Re: Litter

OK, so I know that on Tuesday I promised I would give you a li’l something the next day. And then, that very next day, and for several days thereafter, failed to do so. But hey. Promises, like rules and hearts and camels’s backs, are meant to be broken. Also, as we all know from the weary adage, it is a woman’s prerogative to change her mind, and given that evidence, forensic and scientific, has proven that I am indeed a woman and have a mind, respectively (if not respectfully), I felt it was my right — nay, my duty! — to womankind — to go back on my word.
And now having said all that, here we go!
So. If, say, you’re moseying along the street, minding your own beeswax, whistling yourself a happy little tune and pondering the meaning of cheese, and you come across a piece of another man’s trash that you think has potential to be your own treasure (like, for instance, one of those pieces of paper that looks like a dollar-bill folded in half but is really a super duper clever piece of eye-catching advertising), and then, upon picking it up with the special retracting spike-stick you carry in your pocket just in case, you decide that one man’s trash is not the treasure you’d hoped it would be, what is the proper protocol?

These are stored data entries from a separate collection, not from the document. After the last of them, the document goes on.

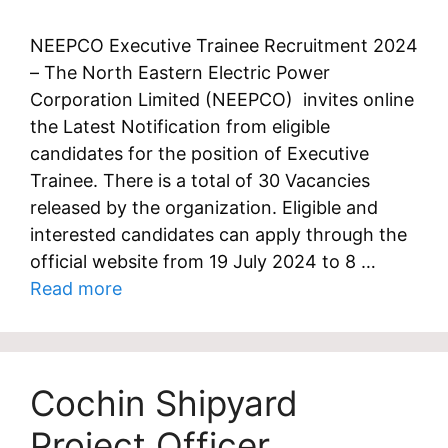
NEEPCO Executive Trainee Recruitment 2024
– The North Eastern Electric Power
Corporation Limited (NEEPCO) invites online
the Latest Notification from eligible
candidates for the position of Executive
Trainee. There is a total of 30 Vacancies
released by the organization. Eligible and
interested candidates can apply through the
official website from 19 July 2024 to 8 …
Read more
Cochin Shipyard
Project Officer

Do you drop the item back onto the very spot where you’d found it? Do you fling it into the air like confetti, jubilant and festive, a la Rip Taylor? Or do you keep it in your possession until such time as you encounter a proper place for its disposal a/k/a a trashcan or a billy goat’s maw? And if you do, indeed, return the trash to the spot where you found it — because of course there is no question that it would be wrong to keep the trash for a period of time and then, once in a completely different location, litter anew — is there a two-second (or five- or whatever your parameter/limit is) rule, like the one for food falling on the floor? (For the record, I have a 30-year rule for that, and the last time I was at my mom’s house, ate a Necco wafer and two Funyuns that skittled under my beanbag chair back in ’76.)
I invite you to discuss.
(P.S. Yes, I’m encouraging your comments once again, in a renewed spirit of online community. Take advantage of this offer, though, because you never know when I will squash that spirit.)